# And I thought Vizsla puppies were wild......



## satellitebeach (Nov 16, 2010)

So, I thought I would vent a little but here because I don't really want to tell my girlfriend that her dog is an absolute terror. I currently have my second V and after raising him, I was thinking that raising a V puppy is the most fun that you never want to have again. 

However, my girlfriend found this adorable Llewellin setter 9 months ago and couldn't help but bring her home. She is a gorgeous dog but she is the devil in disguise. Her name is Pickles and having Pickles in your house is kind of like having a wild animal in your house. I have never seen a dog with this much energy or one with an insatiable appetite for destruction. She makes crazy noises, has absolutely NO interest in hanging out with humans, and spends most of her days biting my V or grabbing a hunk of his neck and shaking it violently. We try to wear her out by taking her on 5-10 mile bike rides and by going to the beach but there are not enough hours in the day for me to exercise this dog and hold down a decent job. 

Anyone else have any experience with field setters? If so, do they ever calm down? Do they ever enjoy just hanging out in their owner's lap? Pickles makes my 3 year old V look like the most amazing dog on planet earth and he can be pretty wild himself. 
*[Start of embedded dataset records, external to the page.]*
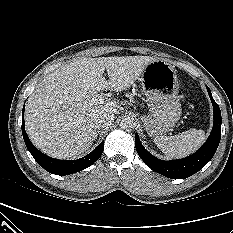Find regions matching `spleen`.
<instances>
[{
    "label": "spleen",
    "mask_w": 233,
    "mask_h": 233,
    "mask_svg": "<svg viewBox=\"0 0 233 233\" xmlns=\"http://www.w3.org/2000/svg\"><path fill=\"white\" fill-rule=\"evenodd\" d=\"M206 140L201 129H190L175 136H156L154 143L169 158H183L196 151Z\"/></svg>",
    "instance_id": "obj_1"
}]
</instances>
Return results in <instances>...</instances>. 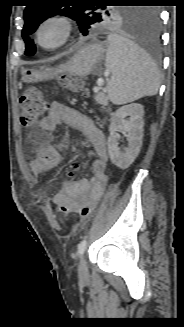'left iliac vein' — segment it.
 Listing matches in <instances>:
<instances>
[{"label": "left iliac vein", "instance_id": "1", "mask_svg": "<svg viewBox=\"0 0 184 327\" xmlns=\"http://www.w3.org/2000/svg\"><path fill=\"white\" fill-rule=\"evenodd\" d=\"M78 273L80 278H85L88 275V268L84 258H81L79 261Z\"/></svg>", "mask_w": 184, "mask_h": 327}]
</instances>
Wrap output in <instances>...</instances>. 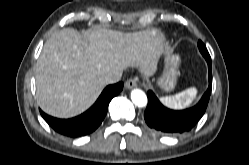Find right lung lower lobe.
<instances>
[{"label":"right lung lower lobe","instance_id":"obj_1","mask_svg":"<svg viewBox=\"0 0 249 165\" xmlns=\"http://www.w3.org/2000/svg\"><path fill=\"white\" fill-rule=\"evenodd\" d=\"M123 89V83L108 85L97 101L83 114L71 119H58L40 110L42 117L56 132L68 137H80L95 131L106 116L111 99Z\"/></svg>","mask_w":249,"mask_h":165}]
</instances>
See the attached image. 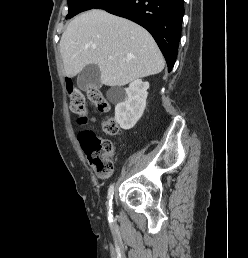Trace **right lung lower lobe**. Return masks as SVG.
<instances>
[{
  "label": "right lung lower lobe",
  "mask_w": 248,
  "mask_h": 258,
  "mask_svg": "<svg viewBox=\"0 0 248 258\" xmlns=\"http://www.w3.org/2000/svg\"><path fill=\"white\" fill-rule=\"evenodd\" d=\"M144 27L155 39L170 72L176 61L184 0H111L98 7Z\"/></svg>",
  "instance_id": "obj_1"
}]
</instances>
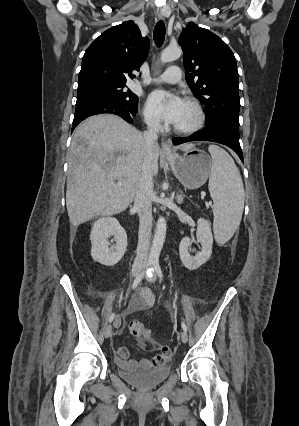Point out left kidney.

Edit: the attached picture will give you an idea as to why we bought her but you have no idea what this dog is capable of. Don't be deceived by the cuteness. This dog is crazier than ISIS.


----------



## texasred (Jan 29, 2012)

My sister has one, that my BIL talked her into getting for a house dog that he could hunt over. The first year was tough, and more than once she threatened to make it a outdoor kennel dog. Lou Lou has now been a wonderful indoor dog for years now. Very sweet, loves affection, and is just a overall good dog in the house. She is a beast in the field, and covers ground with the best of them.
Your girlfriends pup doesn't feel the need to interact with the humans, because she has your dog. Separate them for short periods of time, and work with her. Also be careful on just how much your exercising her. You could be building up her endurance, and that leads to needing more exercise to wear her down. It can turn into a vicious cycle.


----------



## texasred (Jan 29, 2012)

GOSH she's cute.


----------



## satellitebeach (Nov 16, 2010)

Llewellin Setters have to be cute. Otherwise they would all be shot before their first birthday  (joking, of course......kinda)


----------